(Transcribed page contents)
----
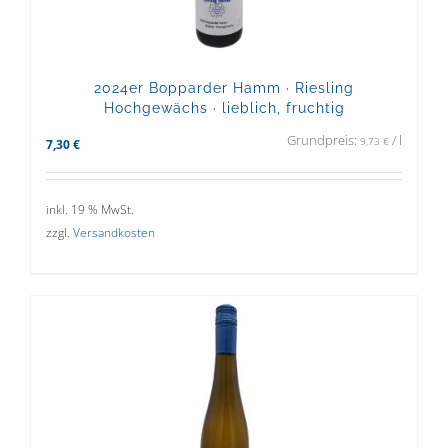
2024er Bopparder Hamm · Riesling
Hochgewächs · lieblich, fruchtig
Grundpreis:
/
l
9,73
€
7,30
€
inkl. 19 % MwSt.
zzgl.
Versandkosten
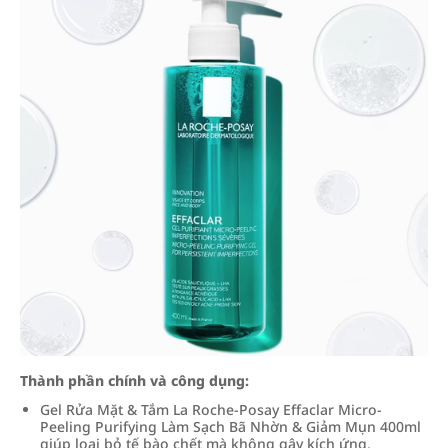
Thành phần chính và công dụng:
Gel Rửa Mặt & Tắm La Roche-Posay Effaclar Micro-
Peeling Purifying Làm Sạch Bã Nhờn & Giảm Mụn 400ml
giúp loại bỏ tế bào chết mà không gây kích ứng,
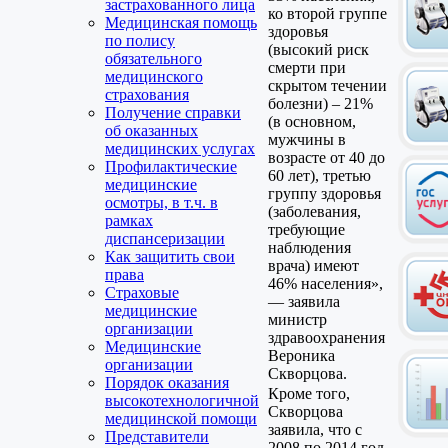
застрахованного лица
ко второй группе
Медицинская помощь
здоровья
по полису
(высокий риск
обязательного
смерти при
медицинского
скрытом течении
страхования
болезни) – 21%
Получение справки
(в основном,
об оказанных
мужчины в
медицинских услугах
возрасте от 40 до
Профилактические
60 лет), третью
медицинские
группу здоровья
осмотры, в т.ч. в
(заболевания,
рамках
требующие
диспансеризации
наблюдения
Как защитить свои
врача) имеют
права
46% населения»,
Страховые
— заявила
медицинские
министр
организации
здравоохранения
Медицинские
Вероника
организации
Скворцова.
Порядок оказания
Кроме того,
высокотехнологичной
Скворцова
медицинской помощи
заявила, что с
Представители
2008 по 2014 год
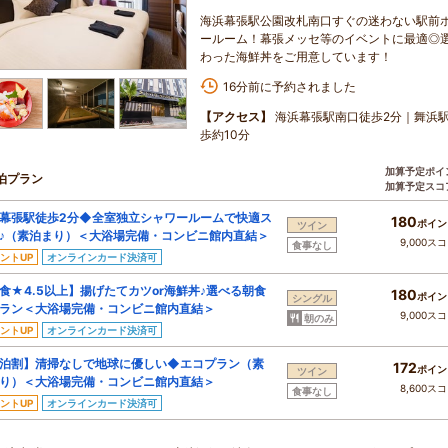
海浜幕張駅公園改札南口すぐの迷わない駅前
ールーム！幕張メッセ等のイベントに最適◎選
わった海鮮丼をご用意しています！
16分前に予約されました
【アクセス】
海浜幕張駅南口徒歩2分｜舞浜駅
歩約10分
加算予定ポイ
泊プラン
加算予定スコ
幕張駅徒歩2分◆全室独立シャワールームで快適ス
180
ポイン
ツイン
♪（素泊まり）＜大浴場完備・コンビニ館内直結＞
9,000ス
食事なし
ントUP
オンラインカード決済可
食★4.5以上】揚げたてカツor海鮮丼♪選べる朝食
180
ポイン
シングル
ラン＜大浴場完備・コンビニ館内直結＞
9,000ス
朝のみ
ントUP
オンラインカード決済可
泊割】清掃なしで地球に優しい◆エコプラン（素
172
ポイン
ツイン
り）＜大浴場完備・コンビニ館内直結＞
8,600ス
食事なし
ントUP
オンラインカード決済可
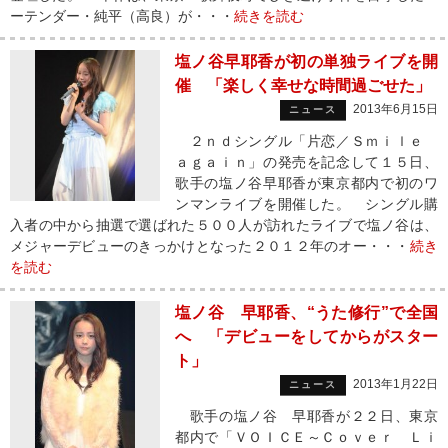
ーテンダー・純平（高良）が・・・
続きを読む
塩ノ谷早耶香が初の単独ライブを開
催 「楽しく幸せな時間過ごせた」
2013年6月15日
ニュース
２ｎｄシングル「片恋／Ｓｍｉｌｅ
ａｇａｉｎ」の発売を記念して１５日、
歌手の塩ノ谷早耶香が東京都内で初のワ
ンマンライブを開催した。 シングル購
入者の中から抽選で選ばれた５００人が訪れたライブで塩ノ谷は、
メジャーデビューのきっかけとなった２０１２年のオー・・・
続き
を読む
塩ノ谷 早耶香、“うた修行”で全国
へ 「デビューをしてからがスター
ト」
2013年1月22日
ニュース
歌手の塩ノ谷 早耶香が２２日、東京
都内で「ＶＯＩＣＥ～Ｃｏｖｅｒ Ｌｉ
----
### WHAT NEEDS TO BE DONE
Reproduce every line above exactly, pictures excluded.

### TASK ANSWER
2024er Bopparder Hamm · Riesling
Hochgewächs · lieblich, fruchtig
Grundpreis:
/
l
9,73
€
7,30
€
inkl. 19 % MwSt.
zzgl.
Versandkosten
Thành phần chính và công dụng:
Gel Rửa Mặt & Tắm La Roche-Posay Effaclar Micro-
Peeling Purifying Làm Sạch Bã Nhờn & Giảm Mụn 400ml
giúp loại bỏ tế bào chết mà không gây kích ứng,
застрахованного лица
ко второй группе
Медицинская помощь
здоровья
по полису
(высокий риск
обязательного
смерти при
медицинского
скрытом течении
страхования
болезни) – 21%
Получение справки
(в основном,
об оказанных
мужчины в
медицинских услугах
возрасте от 40 до
Профилактические
60 лет), третью
медицинские
группу здоровья
осмотры, в т.ч. в
(заболевания,
рамках
требующие
диспансеризации
наблюдения
Как защитить свои
врача) имеют
права
46% населения»,
Страховые
— заявила
медицинские
министр
организации
здравоохранения
Медицинские
Вероника
организации
Скворцова.
Порядок оказания
Кроме того,
высокотехнологичной
Скворцова
медицинской помощи
заявила, что с
Представители
2008 по 2014 год
海浜幕張駅公園改札南口すぐの迷わない駅前
ールーム！幕張メッセ等のイベントに最適◎選
わった海鮮丼をご用意しています！
16分前に予約されました
【アクセス】
海浜幕張駅南口徒歩2分｜舞浜駅
歩約10分
加算予定ポイ
泊プラン
加算予定スコ
幕張駅徒歩2分◆全室独立シャワールームで快適ス
180
ポイン
ツイン
♪（素泊まり）＜大浴場完備・コンビニ館内直結＞
9,000ス
食事なし
ントUP
オンラインカード決済可
食★4.5以上】揚げたてカツor海鮮丼♪選べる朝食
180
ポイン
シングル
ラン＜大浴場完備・コンビニ館内直結＞
9,000ス
朝のみ
ントUP
オンラインカード決済可
泊割】清掃なしで地球に優しい◆エコプラン（素
172
ポイン
ツイン
り）＜大浴場完備・コンビニ館内直結＞
8,600ス
食事なし
ントUP
オンラインカード決済可
ーテンダー・純平（高良）が・・・
続きを読む
塩ノ谷早耶香が初の単独ライブを開
催 「楽しく幸せな時間過ごせた」
2013年6月15日
ニュース
２ｎｄシングル「片恋／Ｓｍｉｌｅ
ａｇａｉｎ」の発売を記念して１５日、
歌手の塩ノ谷早耶香が東京都内で初のワ
ンマンライブを開催した。 シングル購
入者の中から抽選で選ばれた５００人が訪れたライブで塩ノ谷は、
メジャーデビューのきっかけとなった２０１２年のオー・・・
続き
を読む
塩ノ谷 早耶香、“うた修行”で全国
へ 「デビューをしてからがスター
ト」
2013年1月22日
ニュース
歌手の塩ノ谷 早耶香が２２日、東京
都内で「ＶＯＩＣＥ～Ｃｏｖｅｒ Ｌｉ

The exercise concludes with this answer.